Naná, no Marco Zero, em ensaio com maracatus para a abertura do Carnaval de 2014.
Foto: Sérgio Bernardo/PCR

Quando Naná aceitou, que participou de uma reunião com mestres de maracatu, muitos nem o conheciam, não tinha ideia do quanto que aquele projeto seria marcante para a reafirmação do maracatu de baque virado, do Carnaval, da própria percussão pernambucana e da sua própria carreira. A tarefa não foi fácil. Havia uma rivalidade entre as nações. Não apenas isto. O Mestre Afonso, do Leão Coroado, o mais antigo do maracatu (de 1863) posicionou-se contrário, alegando que cada nação tinha seu sotaque. Naná Vasconcelos e Junior Afro insistiram nas reuniões com os mestres, procurando uma forma de conciliar as particularidades de cada um.

Junior conta que decidiram visitar a sede dos maracatus que participariam da abertura, o que se estendeu a terreiros de candomblé, aos quais os maracatus de baque virado  estão ligados. Numa dessas visitas, Pai Raminho de Oxóssi lavou um cajado e o entregou a Naná Vasconcelos para usar na cerimônia de abertura com os batuqueiros. Iniciada em 2001, na sexta-feira, na Praça do Marco Zero, a abertura com Naná e os batuqueiros de várias nações deu uma grande visibilidade, no país e no exterior, ao maracatu e tornou Naná Vasconcelos pelos conterrâneos que nunca assistiram a um concerto solo dele, e o ligaram inevitavelmente às alfaias e ao maracatu. Mesmo que abertura tenha se tornado um espetáculo que foi além do objetivo inicial de valorização da cultura afro em Pernambuco.
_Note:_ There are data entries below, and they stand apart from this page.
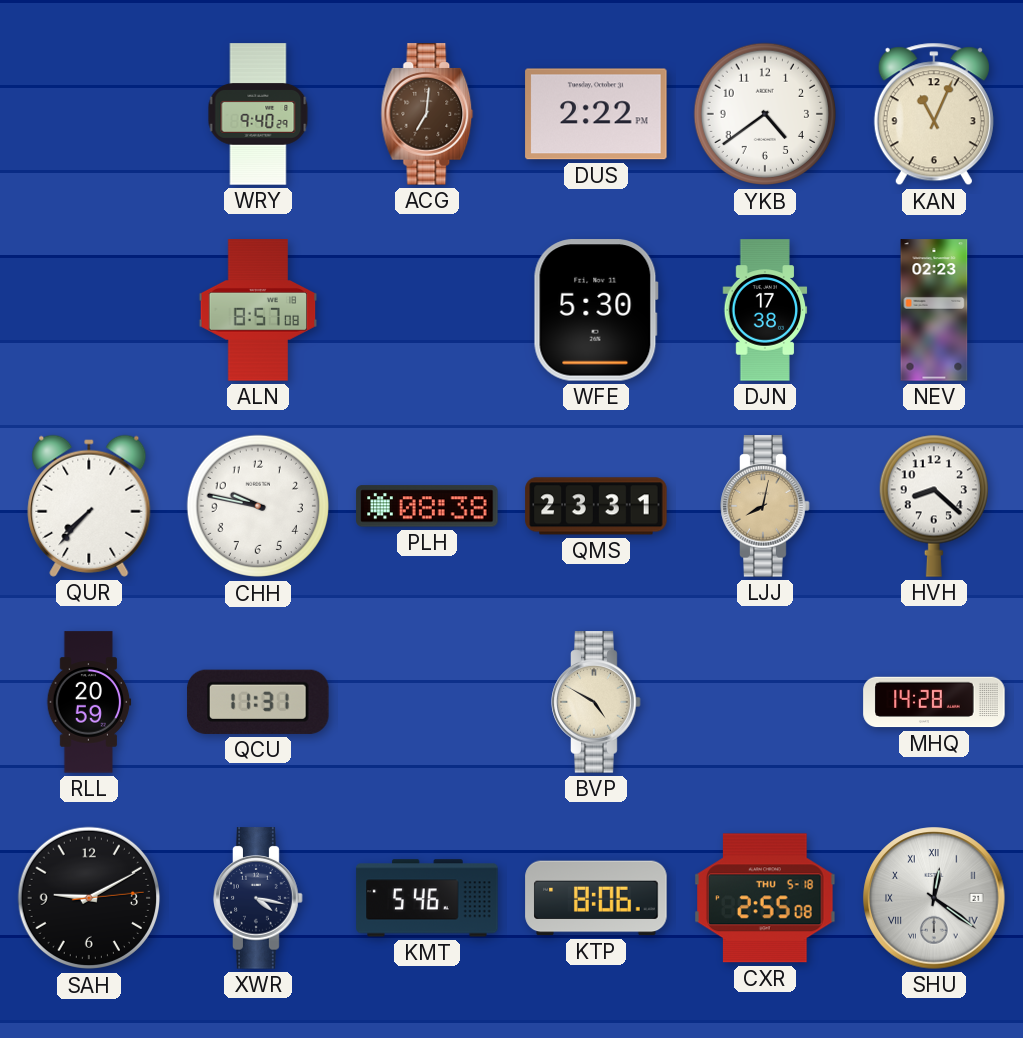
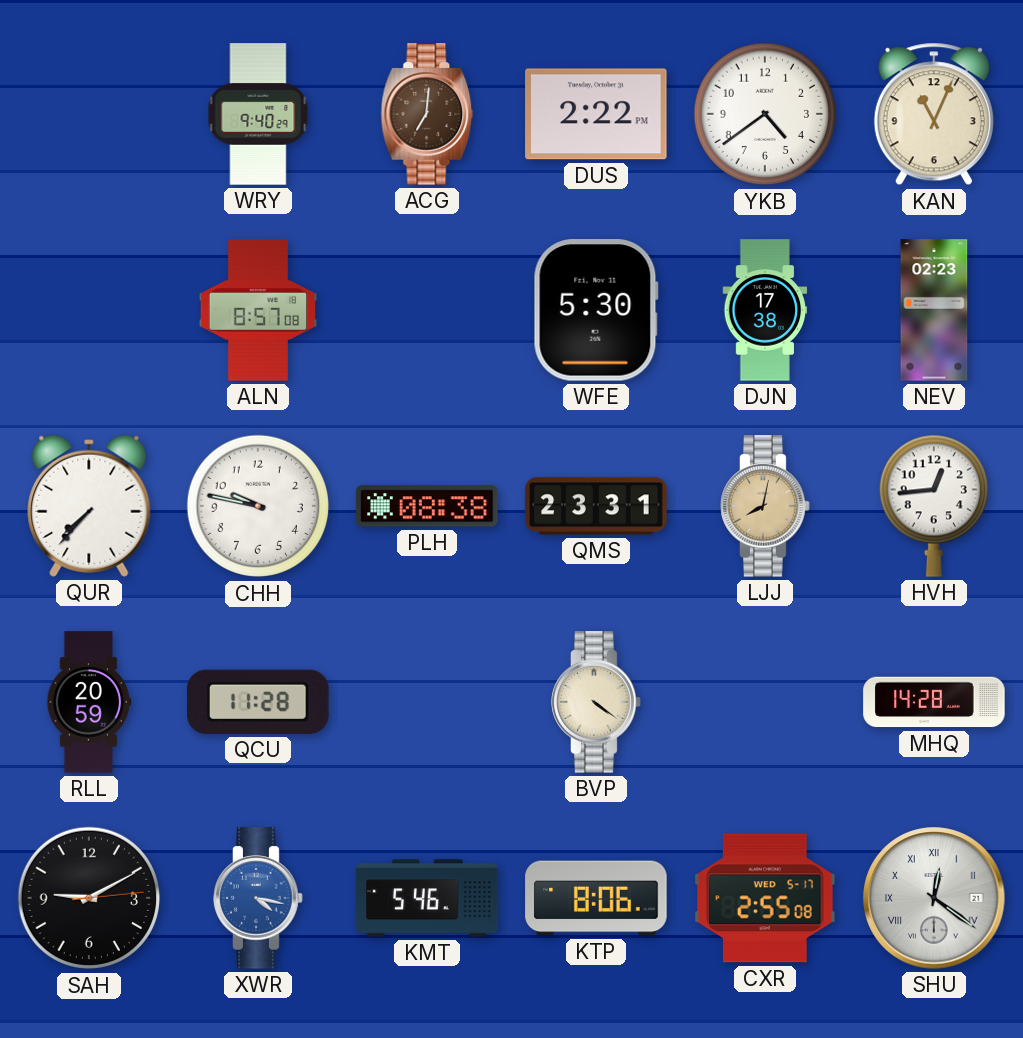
HVH: 8:22 -> 12:44
QCU: 11:31 -> 11:28
BVP: 4:50 -> 4:21
XWR dial: navy -> blue
CXR date: THU 5-18 -> WED 5-17
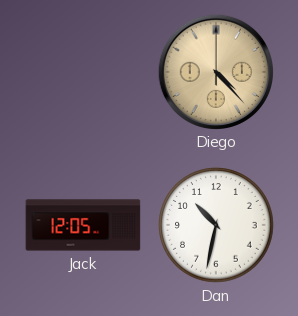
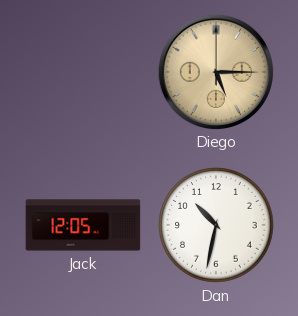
Diego: 4:23 -> 5:15
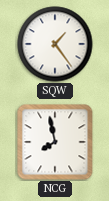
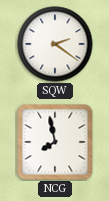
SQW: 1:24 -> 2:21
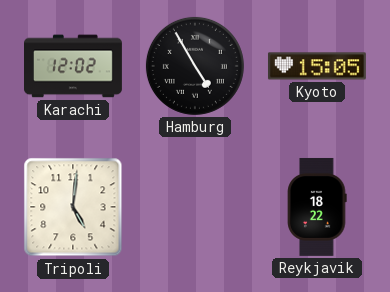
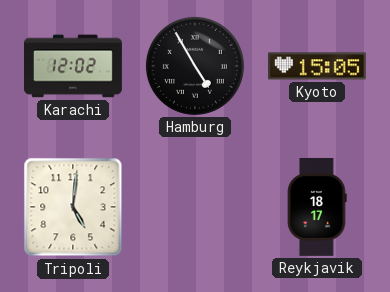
Reykjavik: 18:22 -> 18:17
Naná passou a convidar artistas da música popular e em shows conceituais, tanto brasileiros quanto estrangeiros. Ney Matogrosso, Lenine, Elza Soares, Marcelo D2, Milton Nascimento, Maria Bethânia, Caetano Veloso, o grupo americano Stomp, e a cantora Angelique Kidjo, do Benin. Os ensaios que se realizavam na Rua da Moeda eram, por si só, um espetáculo à parte. Naná trabalhava nas aberturas, que chegaram a reunir 500 batuqueiros na edição de 2013, na qual teve participações de Milton Nascimento e da portuguesa Carminho. Participavam também da cerimônia dois grupos idealizados pelo percussionista, o Voz Nagô, formado por mulheres, e o Batucafro, de formação mista, que se apresentava com ele em outros palcos. Naná dedicava-se à abertura como se fosse um projeto de vida. Foi o maior, mais longevo e seu último projeto.

O percussionista descobriu o câncer no pulmão em 2015, o que não o impediu de continuar trabalhando. Em 27 de fevereiro de 2016, com o celista Lui Coimbra, ele participou, em Salvador, do Nalata Festival Internacional de Percussão, promovido por Carlinhos Brown, em seu espaço no Candyall Getho Square, no Candeal.

Naná pediu a Brown para antecipar o show, estava bastante debilitado, mesmo assim  suportou as quase duas horas do concerto, que abriu revelando seu estado de saúde à plateia: “Estou doente e quando descobri o câncer, pensei, se eu tiver que ir, eu vou, se eu tiver que ficar, eu fico. Eu estou ficando com a mente cheia de vida, e o coração cheio de músicas e mantras. Ao meu redor, uma miscigenação de pessoas orando por mim. Eu só tenho a dizer a vocês, amém, amém e amém”.